• _Goal of the exercise_: Only the lines below from the one containing "What's Up: Skywatching Tips from NASA" to the one containing "Colloidal Silver" should be repeated, both included and unchanged.

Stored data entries
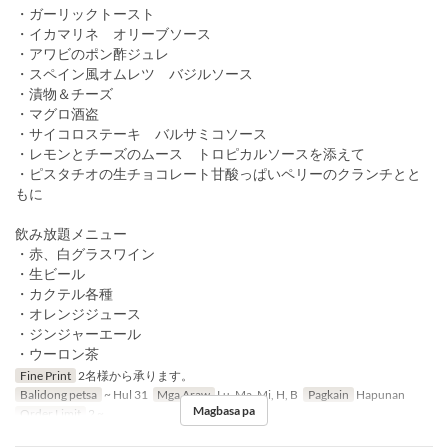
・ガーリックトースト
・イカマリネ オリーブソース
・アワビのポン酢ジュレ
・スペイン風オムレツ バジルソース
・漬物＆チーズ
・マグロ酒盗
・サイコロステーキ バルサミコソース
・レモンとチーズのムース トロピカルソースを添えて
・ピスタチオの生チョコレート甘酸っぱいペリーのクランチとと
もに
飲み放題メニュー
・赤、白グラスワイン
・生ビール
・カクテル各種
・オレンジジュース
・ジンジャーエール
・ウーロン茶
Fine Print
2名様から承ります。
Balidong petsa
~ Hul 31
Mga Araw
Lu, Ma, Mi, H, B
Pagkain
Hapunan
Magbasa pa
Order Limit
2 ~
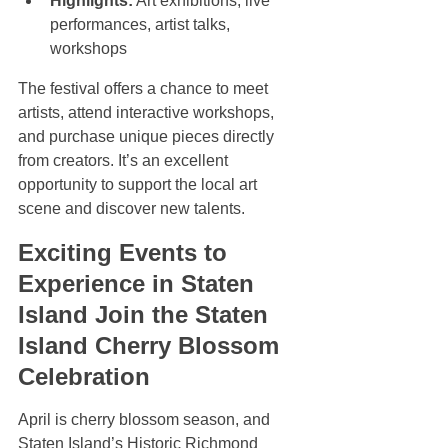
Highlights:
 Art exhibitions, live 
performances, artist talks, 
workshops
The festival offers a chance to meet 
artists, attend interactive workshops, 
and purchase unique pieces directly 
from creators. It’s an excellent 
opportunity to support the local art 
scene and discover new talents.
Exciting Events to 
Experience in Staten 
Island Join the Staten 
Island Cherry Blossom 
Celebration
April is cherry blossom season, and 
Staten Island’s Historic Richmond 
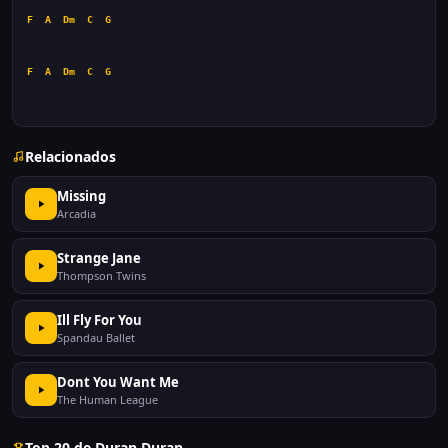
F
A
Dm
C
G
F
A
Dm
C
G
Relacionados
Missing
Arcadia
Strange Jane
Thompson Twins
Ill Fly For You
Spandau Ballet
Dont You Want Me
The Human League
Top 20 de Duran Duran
* * *
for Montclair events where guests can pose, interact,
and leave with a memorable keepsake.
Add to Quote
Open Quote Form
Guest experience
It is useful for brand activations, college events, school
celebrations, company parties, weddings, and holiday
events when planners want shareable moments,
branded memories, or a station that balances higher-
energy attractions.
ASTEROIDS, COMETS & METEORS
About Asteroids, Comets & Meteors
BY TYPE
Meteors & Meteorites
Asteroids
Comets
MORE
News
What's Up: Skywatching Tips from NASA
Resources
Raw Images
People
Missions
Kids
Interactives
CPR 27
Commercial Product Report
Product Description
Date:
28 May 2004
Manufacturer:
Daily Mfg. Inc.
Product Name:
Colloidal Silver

• _Reply_:
What's Up: Skywatching Tips from NASA
Resources
Raw Images
People
Missions
Kids
Interactives
CPR 27
Commercial Product Report
Product Description
Date:
28 May 2004
Manufacturer:
Daily Mfg. Inc.
Product Name:
Colloidal Silver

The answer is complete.